Exercise instructions: Please repeat, unchanged, the lines at the top of the listing below, ending with the one that has "Max Weber denominó".

------ Available records ------

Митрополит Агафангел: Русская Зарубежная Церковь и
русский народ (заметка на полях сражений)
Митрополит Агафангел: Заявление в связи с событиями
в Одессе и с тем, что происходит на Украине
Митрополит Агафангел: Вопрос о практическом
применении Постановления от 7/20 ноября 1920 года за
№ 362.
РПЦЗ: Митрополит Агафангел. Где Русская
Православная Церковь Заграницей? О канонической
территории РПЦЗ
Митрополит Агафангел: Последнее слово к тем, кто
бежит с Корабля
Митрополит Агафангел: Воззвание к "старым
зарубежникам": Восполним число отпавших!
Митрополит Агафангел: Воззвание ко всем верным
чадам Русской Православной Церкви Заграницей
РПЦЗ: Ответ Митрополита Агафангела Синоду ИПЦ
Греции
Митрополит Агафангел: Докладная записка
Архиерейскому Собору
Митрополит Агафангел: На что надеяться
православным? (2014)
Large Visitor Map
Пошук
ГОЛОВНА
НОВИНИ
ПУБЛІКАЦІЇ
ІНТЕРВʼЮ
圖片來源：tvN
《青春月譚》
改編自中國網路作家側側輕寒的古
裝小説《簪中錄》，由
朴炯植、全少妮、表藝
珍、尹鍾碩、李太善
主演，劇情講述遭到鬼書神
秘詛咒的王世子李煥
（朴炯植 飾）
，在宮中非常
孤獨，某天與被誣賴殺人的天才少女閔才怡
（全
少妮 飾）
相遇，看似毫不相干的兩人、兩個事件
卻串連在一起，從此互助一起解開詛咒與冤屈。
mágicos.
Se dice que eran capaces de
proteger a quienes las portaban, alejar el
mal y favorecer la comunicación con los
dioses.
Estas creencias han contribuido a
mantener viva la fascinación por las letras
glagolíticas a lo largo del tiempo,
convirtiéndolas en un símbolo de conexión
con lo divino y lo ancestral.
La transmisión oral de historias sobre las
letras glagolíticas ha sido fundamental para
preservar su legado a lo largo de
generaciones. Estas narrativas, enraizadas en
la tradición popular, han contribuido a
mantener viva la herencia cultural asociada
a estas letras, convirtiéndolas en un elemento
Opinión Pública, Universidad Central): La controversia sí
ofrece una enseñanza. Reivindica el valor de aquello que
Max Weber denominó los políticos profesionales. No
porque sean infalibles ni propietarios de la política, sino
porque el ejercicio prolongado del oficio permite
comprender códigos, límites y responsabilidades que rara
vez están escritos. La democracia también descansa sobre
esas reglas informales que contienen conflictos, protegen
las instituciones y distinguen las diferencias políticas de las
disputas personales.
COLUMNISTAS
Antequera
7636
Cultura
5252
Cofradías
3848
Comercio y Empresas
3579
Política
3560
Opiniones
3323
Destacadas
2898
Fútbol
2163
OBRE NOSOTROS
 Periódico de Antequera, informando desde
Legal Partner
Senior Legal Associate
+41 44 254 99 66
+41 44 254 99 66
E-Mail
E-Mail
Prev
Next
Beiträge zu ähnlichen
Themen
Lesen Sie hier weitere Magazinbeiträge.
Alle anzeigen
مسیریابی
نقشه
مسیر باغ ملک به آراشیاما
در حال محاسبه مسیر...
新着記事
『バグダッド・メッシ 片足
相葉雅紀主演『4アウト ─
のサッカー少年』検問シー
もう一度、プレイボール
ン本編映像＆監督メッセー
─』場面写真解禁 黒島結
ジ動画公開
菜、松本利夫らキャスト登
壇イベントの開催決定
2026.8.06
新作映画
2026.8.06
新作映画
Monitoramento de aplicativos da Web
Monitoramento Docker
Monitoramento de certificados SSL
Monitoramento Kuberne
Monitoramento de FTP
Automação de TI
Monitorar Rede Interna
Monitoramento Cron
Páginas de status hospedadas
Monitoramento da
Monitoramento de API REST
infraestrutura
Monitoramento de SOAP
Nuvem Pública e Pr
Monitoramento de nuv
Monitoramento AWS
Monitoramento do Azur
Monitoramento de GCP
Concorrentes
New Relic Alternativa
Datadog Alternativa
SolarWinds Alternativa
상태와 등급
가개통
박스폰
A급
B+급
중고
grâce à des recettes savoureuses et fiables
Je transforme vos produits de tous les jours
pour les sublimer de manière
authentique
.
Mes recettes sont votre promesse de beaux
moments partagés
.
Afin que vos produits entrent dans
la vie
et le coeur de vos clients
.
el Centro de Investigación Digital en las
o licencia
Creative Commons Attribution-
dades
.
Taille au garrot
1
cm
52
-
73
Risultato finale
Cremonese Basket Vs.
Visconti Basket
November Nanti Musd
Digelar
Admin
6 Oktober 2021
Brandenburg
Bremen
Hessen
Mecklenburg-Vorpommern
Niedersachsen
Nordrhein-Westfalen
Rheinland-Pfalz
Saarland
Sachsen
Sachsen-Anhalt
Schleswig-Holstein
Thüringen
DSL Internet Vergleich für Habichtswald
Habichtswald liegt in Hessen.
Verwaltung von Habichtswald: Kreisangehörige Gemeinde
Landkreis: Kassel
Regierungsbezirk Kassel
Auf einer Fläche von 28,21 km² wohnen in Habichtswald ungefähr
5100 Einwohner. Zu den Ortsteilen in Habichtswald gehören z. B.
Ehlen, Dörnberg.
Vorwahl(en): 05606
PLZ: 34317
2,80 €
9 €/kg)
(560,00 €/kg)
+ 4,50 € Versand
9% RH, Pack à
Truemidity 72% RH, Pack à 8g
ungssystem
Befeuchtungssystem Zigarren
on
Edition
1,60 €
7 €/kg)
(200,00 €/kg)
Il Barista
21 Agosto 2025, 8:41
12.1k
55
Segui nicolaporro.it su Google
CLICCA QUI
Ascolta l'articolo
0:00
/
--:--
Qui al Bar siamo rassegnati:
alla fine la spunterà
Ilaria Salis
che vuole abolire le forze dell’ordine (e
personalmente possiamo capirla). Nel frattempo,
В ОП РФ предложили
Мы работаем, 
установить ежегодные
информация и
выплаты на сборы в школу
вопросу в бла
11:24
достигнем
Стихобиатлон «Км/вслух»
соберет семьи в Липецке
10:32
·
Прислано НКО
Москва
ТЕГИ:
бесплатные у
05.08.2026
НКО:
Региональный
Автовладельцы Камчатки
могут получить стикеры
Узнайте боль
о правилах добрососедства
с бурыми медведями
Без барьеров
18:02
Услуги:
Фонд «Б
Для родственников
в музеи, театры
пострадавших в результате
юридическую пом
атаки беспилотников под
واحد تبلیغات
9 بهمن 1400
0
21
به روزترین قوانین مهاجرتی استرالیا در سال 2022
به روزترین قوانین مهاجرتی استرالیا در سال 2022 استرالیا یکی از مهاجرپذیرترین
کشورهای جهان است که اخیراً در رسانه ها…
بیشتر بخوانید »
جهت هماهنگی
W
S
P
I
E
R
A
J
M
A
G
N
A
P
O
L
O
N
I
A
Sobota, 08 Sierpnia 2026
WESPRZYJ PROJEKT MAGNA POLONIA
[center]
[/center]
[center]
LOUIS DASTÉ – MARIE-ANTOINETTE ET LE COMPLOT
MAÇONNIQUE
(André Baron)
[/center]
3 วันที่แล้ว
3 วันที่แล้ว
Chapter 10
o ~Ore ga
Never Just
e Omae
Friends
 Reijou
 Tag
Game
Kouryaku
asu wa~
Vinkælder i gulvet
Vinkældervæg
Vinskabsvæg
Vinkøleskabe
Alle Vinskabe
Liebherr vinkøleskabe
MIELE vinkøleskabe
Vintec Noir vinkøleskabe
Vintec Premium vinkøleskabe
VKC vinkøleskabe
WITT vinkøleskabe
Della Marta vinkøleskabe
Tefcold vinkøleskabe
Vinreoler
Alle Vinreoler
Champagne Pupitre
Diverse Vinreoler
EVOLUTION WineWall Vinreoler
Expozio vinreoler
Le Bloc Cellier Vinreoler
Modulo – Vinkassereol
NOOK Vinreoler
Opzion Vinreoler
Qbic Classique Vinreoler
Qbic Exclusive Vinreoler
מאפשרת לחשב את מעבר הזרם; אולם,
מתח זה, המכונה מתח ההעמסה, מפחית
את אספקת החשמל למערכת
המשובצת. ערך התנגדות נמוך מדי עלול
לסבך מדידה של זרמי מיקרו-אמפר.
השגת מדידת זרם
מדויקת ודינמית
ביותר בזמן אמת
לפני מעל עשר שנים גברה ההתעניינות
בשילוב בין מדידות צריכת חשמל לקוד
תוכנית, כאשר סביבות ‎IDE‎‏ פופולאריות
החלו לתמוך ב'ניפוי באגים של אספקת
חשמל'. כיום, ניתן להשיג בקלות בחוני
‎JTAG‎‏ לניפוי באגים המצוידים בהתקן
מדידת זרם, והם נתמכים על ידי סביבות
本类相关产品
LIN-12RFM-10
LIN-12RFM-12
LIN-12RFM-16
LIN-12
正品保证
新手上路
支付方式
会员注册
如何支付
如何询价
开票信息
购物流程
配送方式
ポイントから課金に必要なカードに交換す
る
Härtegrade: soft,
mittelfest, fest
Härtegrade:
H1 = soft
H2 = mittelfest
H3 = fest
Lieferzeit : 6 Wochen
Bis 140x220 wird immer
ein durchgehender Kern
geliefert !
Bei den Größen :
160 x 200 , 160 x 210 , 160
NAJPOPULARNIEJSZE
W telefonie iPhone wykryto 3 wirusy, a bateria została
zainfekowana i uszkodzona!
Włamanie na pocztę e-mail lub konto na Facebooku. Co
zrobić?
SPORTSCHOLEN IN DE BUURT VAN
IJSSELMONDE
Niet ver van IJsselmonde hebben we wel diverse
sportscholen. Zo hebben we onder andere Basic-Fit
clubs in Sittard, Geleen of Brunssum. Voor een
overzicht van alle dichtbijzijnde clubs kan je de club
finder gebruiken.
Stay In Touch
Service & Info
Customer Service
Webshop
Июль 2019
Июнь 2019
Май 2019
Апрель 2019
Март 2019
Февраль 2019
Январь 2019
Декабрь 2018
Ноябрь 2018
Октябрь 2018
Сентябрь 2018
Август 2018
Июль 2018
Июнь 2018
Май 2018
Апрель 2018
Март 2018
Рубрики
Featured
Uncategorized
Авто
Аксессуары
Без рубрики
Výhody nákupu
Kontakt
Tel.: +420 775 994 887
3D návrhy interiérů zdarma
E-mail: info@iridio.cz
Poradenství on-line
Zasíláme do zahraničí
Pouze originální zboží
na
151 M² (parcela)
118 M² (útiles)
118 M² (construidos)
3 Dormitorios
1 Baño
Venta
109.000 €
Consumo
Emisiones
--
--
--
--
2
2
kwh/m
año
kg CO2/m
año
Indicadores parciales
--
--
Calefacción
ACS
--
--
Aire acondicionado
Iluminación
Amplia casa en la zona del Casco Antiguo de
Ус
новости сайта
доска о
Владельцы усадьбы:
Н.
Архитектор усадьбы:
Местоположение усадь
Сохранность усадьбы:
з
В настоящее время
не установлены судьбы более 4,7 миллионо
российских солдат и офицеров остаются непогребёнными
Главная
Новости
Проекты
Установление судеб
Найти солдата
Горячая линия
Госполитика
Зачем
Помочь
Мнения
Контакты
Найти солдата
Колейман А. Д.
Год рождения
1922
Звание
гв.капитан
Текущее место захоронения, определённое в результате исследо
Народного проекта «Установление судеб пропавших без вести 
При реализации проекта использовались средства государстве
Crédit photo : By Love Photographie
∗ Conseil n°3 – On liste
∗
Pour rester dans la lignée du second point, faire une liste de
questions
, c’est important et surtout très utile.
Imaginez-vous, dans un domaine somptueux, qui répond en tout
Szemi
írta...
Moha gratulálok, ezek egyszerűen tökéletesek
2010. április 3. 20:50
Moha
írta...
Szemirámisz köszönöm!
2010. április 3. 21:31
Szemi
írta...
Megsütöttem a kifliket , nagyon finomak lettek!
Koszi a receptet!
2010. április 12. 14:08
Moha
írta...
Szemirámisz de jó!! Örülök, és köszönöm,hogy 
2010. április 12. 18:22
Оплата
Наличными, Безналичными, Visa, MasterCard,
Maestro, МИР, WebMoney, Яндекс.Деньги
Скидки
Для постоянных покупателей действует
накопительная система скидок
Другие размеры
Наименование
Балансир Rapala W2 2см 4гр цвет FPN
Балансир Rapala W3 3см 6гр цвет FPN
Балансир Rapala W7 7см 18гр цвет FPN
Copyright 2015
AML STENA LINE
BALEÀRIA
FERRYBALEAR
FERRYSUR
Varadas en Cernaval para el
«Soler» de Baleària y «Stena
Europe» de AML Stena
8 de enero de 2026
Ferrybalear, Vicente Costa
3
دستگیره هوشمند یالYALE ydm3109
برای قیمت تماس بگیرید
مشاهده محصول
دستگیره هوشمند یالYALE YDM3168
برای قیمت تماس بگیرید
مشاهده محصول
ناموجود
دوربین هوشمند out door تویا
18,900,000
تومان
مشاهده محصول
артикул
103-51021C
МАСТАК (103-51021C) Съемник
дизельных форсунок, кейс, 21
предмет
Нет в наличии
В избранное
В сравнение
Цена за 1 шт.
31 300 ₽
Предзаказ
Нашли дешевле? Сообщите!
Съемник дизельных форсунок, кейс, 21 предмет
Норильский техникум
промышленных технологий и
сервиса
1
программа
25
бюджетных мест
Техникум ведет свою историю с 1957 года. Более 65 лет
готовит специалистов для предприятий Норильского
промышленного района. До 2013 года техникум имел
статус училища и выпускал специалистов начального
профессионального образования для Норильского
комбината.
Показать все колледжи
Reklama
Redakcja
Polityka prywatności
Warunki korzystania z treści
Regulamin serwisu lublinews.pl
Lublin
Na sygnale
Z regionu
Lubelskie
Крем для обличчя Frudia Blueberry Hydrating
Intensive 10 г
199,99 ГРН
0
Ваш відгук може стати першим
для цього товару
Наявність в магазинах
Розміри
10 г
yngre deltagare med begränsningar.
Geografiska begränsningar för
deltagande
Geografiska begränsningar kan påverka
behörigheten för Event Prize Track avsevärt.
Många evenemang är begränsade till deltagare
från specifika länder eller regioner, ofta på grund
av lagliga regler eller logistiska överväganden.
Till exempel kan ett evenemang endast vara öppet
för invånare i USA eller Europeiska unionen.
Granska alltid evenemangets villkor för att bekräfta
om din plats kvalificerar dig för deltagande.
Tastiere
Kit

------

Finished exercise:
Митрополит Агафангел: Русская Зарубежная Церковь и
русский народ (заметка на полях сражений)
Митрополит Агафангел: Заявление в связи с событиями
в Одессе и с тем, что происходит на Украине
Митрополит Агафангел: Вопрос о практическом
применении Постановления от 7/20 ноября 1920 года за
№ 362.
РПЦЗ: Митрополит Агафангел. Где Русская
Православная Церковь Заграницей? О канонической
территории РПЦЗ
Митрополит Агафангел: Последнее слово к тем, кто
бежит с Корабля
Митрополит Агафангел: Воззвание к "старым
зарубежникам": Восполним число отпавших!
Митрополит Агафангел: Воззвание ко всем верным
чадам Русской Православной Церкви Заграницей
РПЦЗ: Ответ Митрополита Агафангела Синоду ИПЦ
Греции
Митрополит Агафангел: Докладная записка
Архиерейскому Собору
Митрополит Агафангел: На что надеяться
православным? (2014)
Large Visitor Map
Пошук
ГОЛОВНА
НОВИНИ
ПУБЛІКАЦІЇ
ІНТЕРВʼЮ
圖片來源：tvN
《青春月譚》
改編自中國網路作家側側輕寒的古
裝小説《簪中錄》，由
朴炯植、全少妮、表藝
珍、尹鍾碩、李太善
主演，劇情講述遭到鬼書神
秘詛咒的王世子李煥
（朴炯植 飾）
，在宮中非常
孤獨，某天與被誣賴殺人的天才少女閔才怡
（全
少妮 飾）
相遇，看似毫不相干的兩人、兩個事件
卻串連在一起，從此互助一起解開詛咒與冤屈。
mágicos.
Se dice que eran capaces de
proteger a quienes las portaban, alejar el
mal y favorecer la comunicación con los
dioses.
Estas creencias han contribuido a
mantener viva la fascinación por las letras
glagolíticas a lo largo del tiempo,
convirtiéndolas en un símbolo de conexión
con lo divino y lo ancestral.
La transmisión oral de historias sobre las
letras glagolíticas ha sido fundamental para
preservar su legado a lo largo de
generaciones. Estas narrativas, enraizadas en
la tradición popular, han contribuido a
mantener viva la herencia cultural asociada
a estas letras, convirtiéndolas en un elemento
Opinión Pública, Universidad Central): La controversia sí
ofrece una enseñanza. Reivindica el valor de aquello que
Max Weber denominó los políticos profesionales. No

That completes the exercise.